福祉の街 社長ブログ

【社長ブログ】自立や長期目標は私たち自身の問題

朝夕すっかり冷え込む季節になりましたが、皆さんの地域ではいかがでしょうか。

 

(問いかけられた私たち自身の自立そして目標)

先月末、セントケア・ホールディングの田村良一常務取締役にお越し頂き、「地域包括ケアシステムに向けての今後の対応」~街づくりの視点から地域に関わる~というテーマで、当社ケアマネジャーやサービス提供責任者にお話しいただきました。

その講演の冒頭で「高齢者の自立を支援する立場のケアマネジャーやサービス提供責任者こそが、まず自立しているべきであるが、皆さんは自立できていますか?」、また「プランの中で高齢者の長期目標・短期目標をたてている専門職自身が、自ら長期目標・短期目標をもって仕事をしていますか、人生を送っていますか!」という問いかけがありました。

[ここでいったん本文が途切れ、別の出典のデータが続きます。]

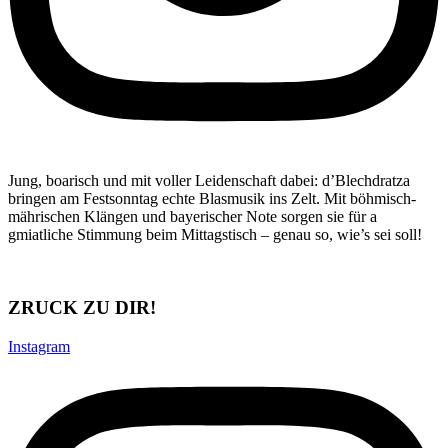
Jung, boarisch und mit voller Leidenschaft dabei: d’Blechdratza
bringen am Festsonntag echte Blasmusik ins Zelt. Mit böhmisch-
mährischen Klängen und bayerischer Note sorgen sie für a
gmiatliche Stimmung beim Mittagstisch – genau so, wie’s sei soll!
ZRUCK ZU DIR!
Instagram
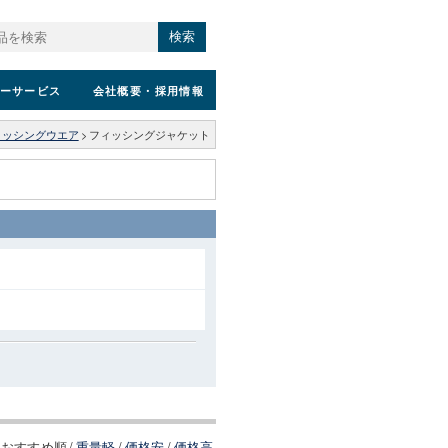
検索
ーサービス
会社概要
・採用情報
ィッシングウエア
>
フィッシングジャケット
おすすめ順
/
重量軽
/
価格安
/
価格高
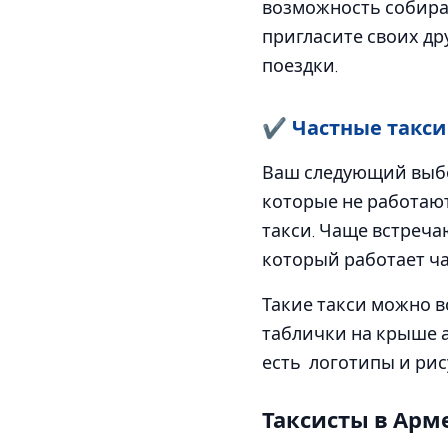
возможность собират
пригласите своих др
поездки.
✔ Частные такси
Ваш следующий выбор
которые не работают
такси. Чаще встречаю
который работает ча
Такие такси можно вс
таблички на крыше а
есть логотипы и рис
Таксисты в Арм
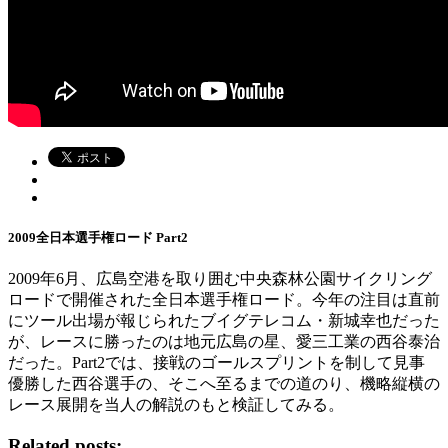
2009全日本選手権ロード Part2
2009年6月、広島空港を取り囲む中央森林公園サイクリング
ロードで開催された全日本選手権ロード。今年の注目は直前
にツール出場が報じられたブイグテレコム・新城幸也だった
が、レースに勝ったのは地元広島の星、愛三工業の西谷泰治
だった。Part2では、接戦のゴールスプリントを制して見事
優勝した西谷選手の、そこへ至るまでの道のり、機略縦横の
レース展開を当人の解説のもと検証してみる。
Related posts:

その問いかけに、私は不意をつかれたような心持ちになりました。それは当社のケアマネジャーやサービス提供者たちも同じだったことでしょう。 

 

 

 

(地域や介護専門職への愛情に満ちたセントケアH田村良一常務取締役の講演)

 

(私にとっての二つの問題意識)

5年半前に介護業界に転職した時のことを想い起しました。その時私には、問題意識が二つありました。一つは高い価値観に基づく仕事をしたい、ということです。理念・ビジョンが明確な仕事をやりたい、それが転職の一つの理由でした。それまでは、経営戦略や戦術に長けていても、それをどこにむかって推し進めていったらいいのかわからない状態でした。当社には「YOU ISM」という創業来明確な経営理念があります。

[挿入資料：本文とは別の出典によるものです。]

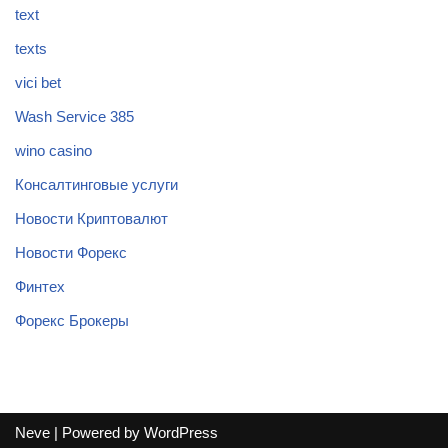
text
texts
vici bet
Wash Service 385
wino casino
Консалтинговые услуги
Новости Криптовалют
Новости Форекс
Финтех
Форекс Брокеры
Neve
| Powered by
WordPress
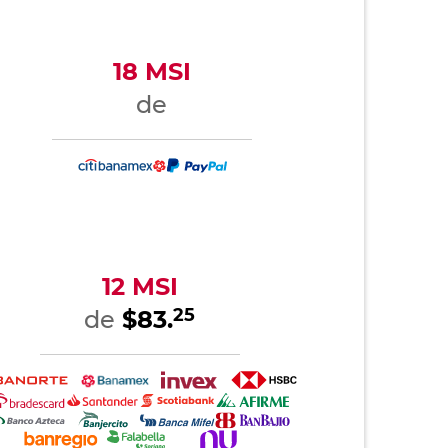
18 MSI
de
12 MSI
25
de
$83.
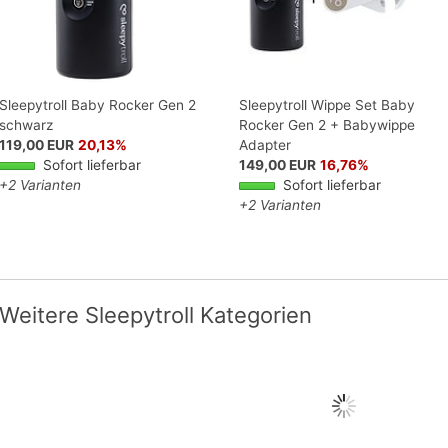
Sleepytroll Baby Rocker Gen 2
Sleepytroll Wippe Set Baby
schwarz
Rocker Gen 2 + Babywippe
119,00 EUR
20,13%
Adapter
Sofort lieferbar
149,00 EUR
16,76%
+2 Varianten
Sofort lieferbar
+2 Varianten
Weitere Sleepytroll Kategorien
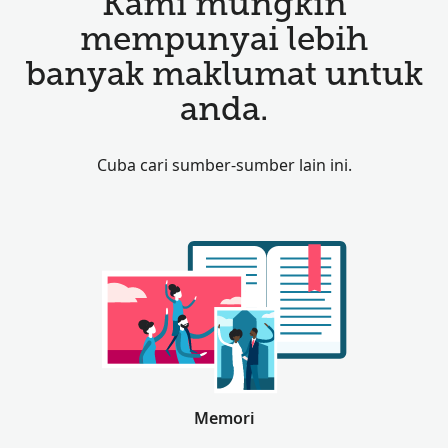
Kami mungkin
mempunyai lebih
banyak maklumat untuk
anda.
Cuba cari sumber-sumber lain ini.
Memori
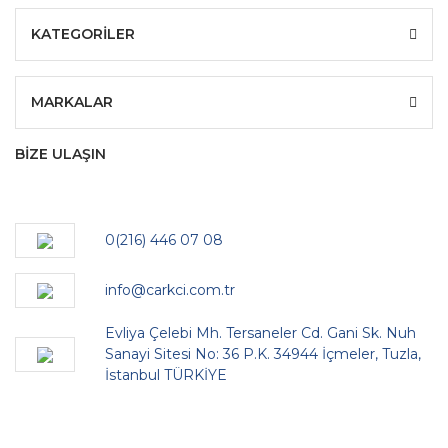
KATEGORİLER
MARKALAR
BİZE ULAŞIN
0(216) 446 07 08
info@carkci.com.tr
Evliya Çelebi Mh. Tersaneler Cd. Gani Sk. Nuh
Sanayi Sitesi No: 36 P.K. 34944 İçmeler, Tuzla,
İstanbul TÜRKİYE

もう一つは介護分野におけるバリューチェーンの構築」です。バリューチェーンとは、製造業等の経営管理手法を介護分野にも適用し、新たな視点から複合的に事業を構築するというものです。

 

(私にとっての自立・長期目標)

社長就任してちょうど半年たちました。今は経営理念「YOU ISM」を具体的に行動に落とし込む、という一つ目の問題意識に注力しています。それは「会社の自立を確固たるものにする」ということであり、私の「自立」に関わる大命題でもあります。

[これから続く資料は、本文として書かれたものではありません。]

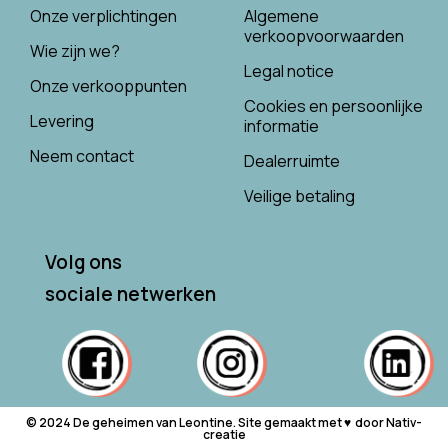
Onze verplichtingen
Algemene
verkoopvoorwaarden
Wie zijn we?
Legal notice
Onze verkooppunten
Cookies en persoonlijke
Levering
informatie
Neem contact
Dealerruimte
Veilige betaling
Volg ons
sociale netwerken
© 2024 De geheimen van Leontine. Site gemaakt met ♥ ︎ door Nativ-
creatie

田村さんは、セントケアで介護事業全般を統括し、常務取締役という重責を果たす傍ら、週末は地元の千葉県の千倉で地域づくりに取り組んでおられるそうですが、私も早く二つ目の問題意識にも着手し、高齢化が一気に進む埼玉県で、田村さんの千葉県千倉に匹敵するような「埼玉地域モデル」を作りたいと、意を強くました。

私の長期目標は、上記の二つの問題意識を統合しながら「ソーシャルビジネス」を構築することです。私が目標とする「ソーシャルビジネス」とは、「介護事業を軸としながら、地域の福祉やまちづくり、経済の活性化等、様々な社会問題を解決し貢献する」ことです。それは新しいソーシャルネットワーク(IT技術)や資金調達方法(例えばクラウドファイナンス)の活用も含む、複合的な新しい事業(=バリューチェーンの構築)です。いわば新しい「福祉の街」づくりです。この12月、当社所長たちと今後5年間の目標を定める宿泊合宿を予定していますが、それは長期目標実現に向けての第一歩です。 

 

このような想いを蘇らせ、行動に駆り立てた田村さんのお話は、厳しさとともに、地域そして介護に携わる専門職への愛情に満ちたものだったと思います。